WHAT IS REQUIRED: Look through the records below, count the lines with the word "Lily", and reply with only the number.

RECORD EXTRACTS:
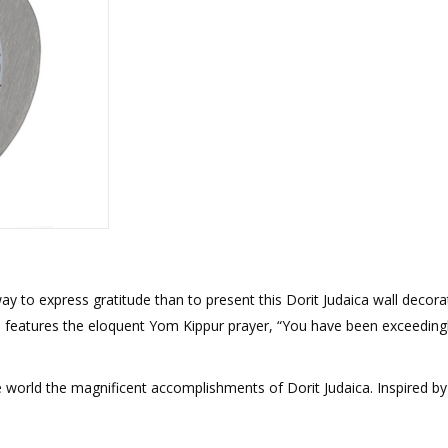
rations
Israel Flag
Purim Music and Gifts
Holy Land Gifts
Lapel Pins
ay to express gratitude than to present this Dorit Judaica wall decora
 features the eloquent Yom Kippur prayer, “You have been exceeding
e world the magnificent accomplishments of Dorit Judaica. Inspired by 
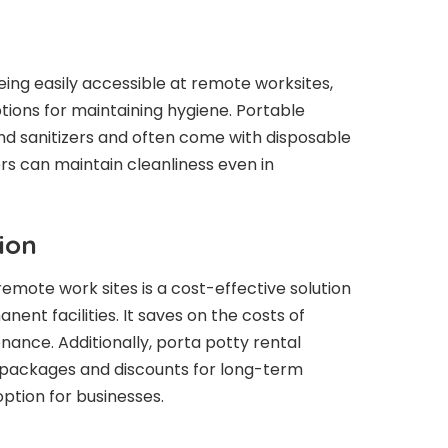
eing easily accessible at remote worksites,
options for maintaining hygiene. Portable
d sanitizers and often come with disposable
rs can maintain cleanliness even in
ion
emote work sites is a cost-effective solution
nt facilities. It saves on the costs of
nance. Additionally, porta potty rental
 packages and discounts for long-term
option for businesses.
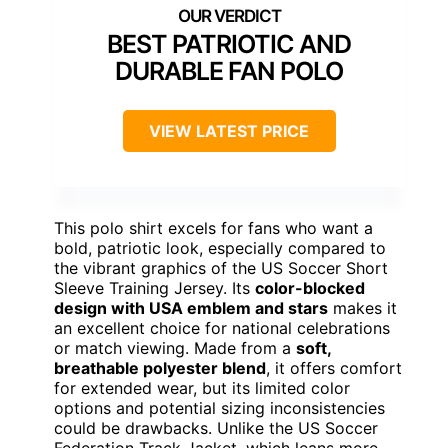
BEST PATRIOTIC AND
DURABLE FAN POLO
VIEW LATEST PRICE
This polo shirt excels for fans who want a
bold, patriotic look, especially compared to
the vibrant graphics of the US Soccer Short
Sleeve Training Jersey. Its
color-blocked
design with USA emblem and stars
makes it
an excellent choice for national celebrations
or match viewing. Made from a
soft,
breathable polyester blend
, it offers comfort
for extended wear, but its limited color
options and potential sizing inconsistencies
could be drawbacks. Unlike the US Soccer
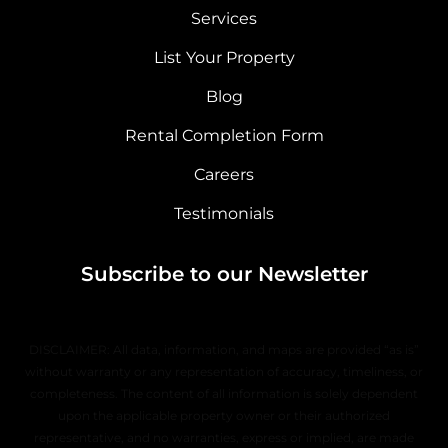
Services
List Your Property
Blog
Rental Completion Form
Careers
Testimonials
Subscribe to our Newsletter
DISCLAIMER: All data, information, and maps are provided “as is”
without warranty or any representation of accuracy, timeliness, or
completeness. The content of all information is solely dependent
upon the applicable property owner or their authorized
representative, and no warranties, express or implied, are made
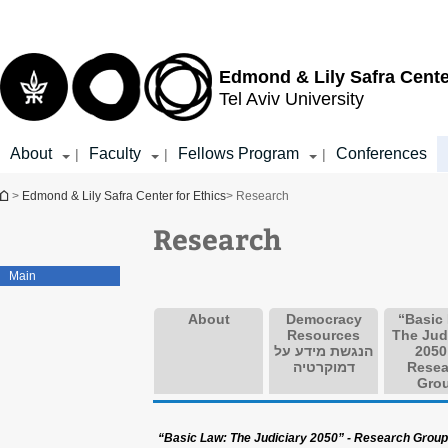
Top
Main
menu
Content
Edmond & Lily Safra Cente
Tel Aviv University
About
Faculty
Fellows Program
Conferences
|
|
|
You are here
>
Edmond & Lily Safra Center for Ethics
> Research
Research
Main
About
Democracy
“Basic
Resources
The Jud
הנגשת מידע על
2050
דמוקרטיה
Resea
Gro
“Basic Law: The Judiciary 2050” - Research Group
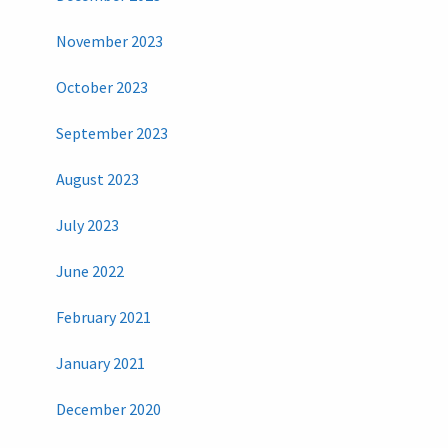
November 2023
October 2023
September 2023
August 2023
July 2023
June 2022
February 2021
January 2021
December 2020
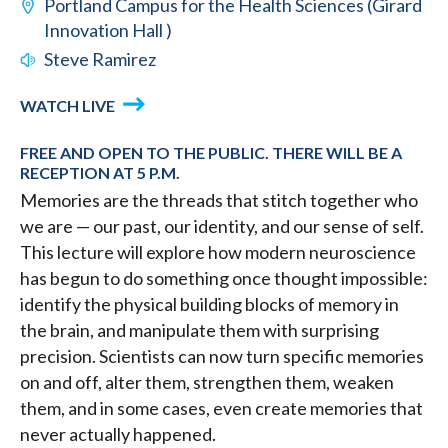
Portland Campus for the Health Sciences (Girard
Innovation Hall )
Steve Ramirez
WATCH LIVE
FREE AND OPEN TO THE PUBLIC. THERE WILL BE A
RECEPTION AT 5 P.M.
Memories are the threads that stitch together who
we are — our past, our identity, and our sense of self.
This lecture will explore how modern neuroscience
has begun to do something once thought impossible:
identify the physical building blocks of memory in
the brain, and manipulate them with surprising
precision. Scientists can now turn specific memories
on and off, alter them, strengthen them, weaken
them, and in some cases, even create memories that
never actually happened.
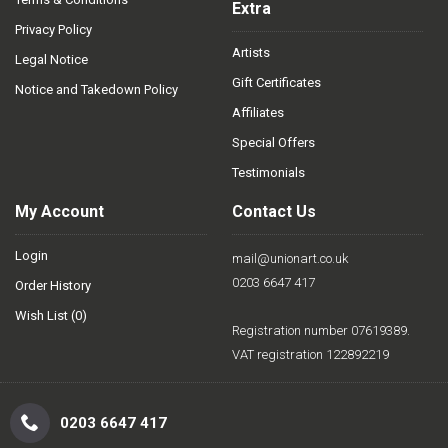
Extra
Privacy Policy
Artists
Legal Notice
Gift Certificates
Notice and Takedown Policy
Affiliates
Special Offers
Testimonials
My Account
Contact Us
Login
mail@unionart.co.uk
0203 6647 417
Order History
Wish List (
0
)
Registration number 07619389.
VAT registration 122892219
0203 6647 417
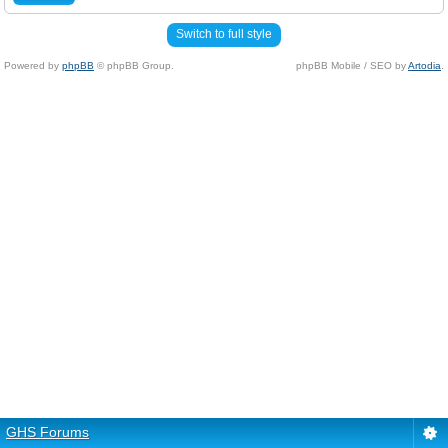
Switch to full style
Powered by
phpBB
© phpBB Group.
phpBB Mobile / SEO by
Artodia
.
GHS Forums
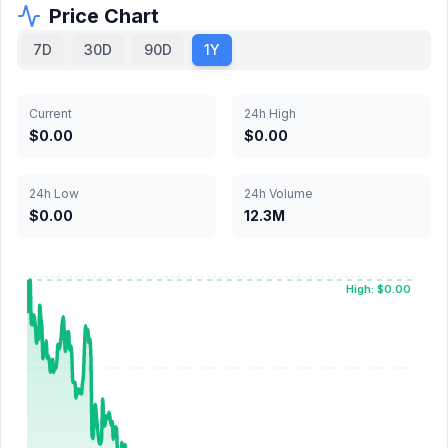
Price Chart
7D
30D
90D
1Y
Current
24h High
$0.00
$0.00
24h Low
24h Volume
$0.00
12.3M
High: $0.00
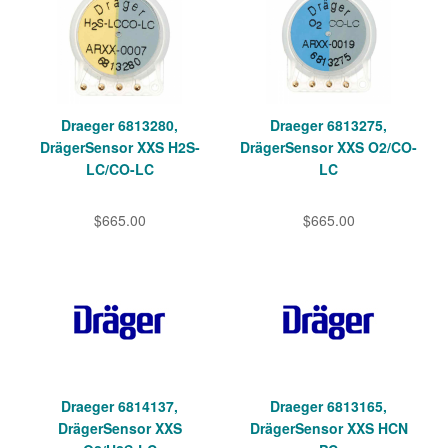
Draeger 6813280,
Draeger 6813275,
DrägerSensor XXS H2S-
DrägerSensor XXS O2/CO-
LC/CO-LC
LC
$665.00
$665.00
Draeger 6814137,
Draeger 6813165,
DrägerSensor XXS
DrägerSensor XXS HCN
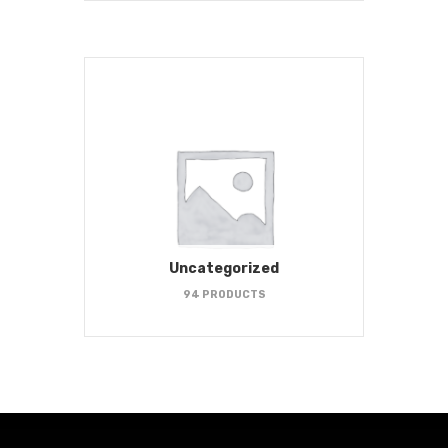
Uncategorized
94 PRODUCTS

TASK SOLUTION: 2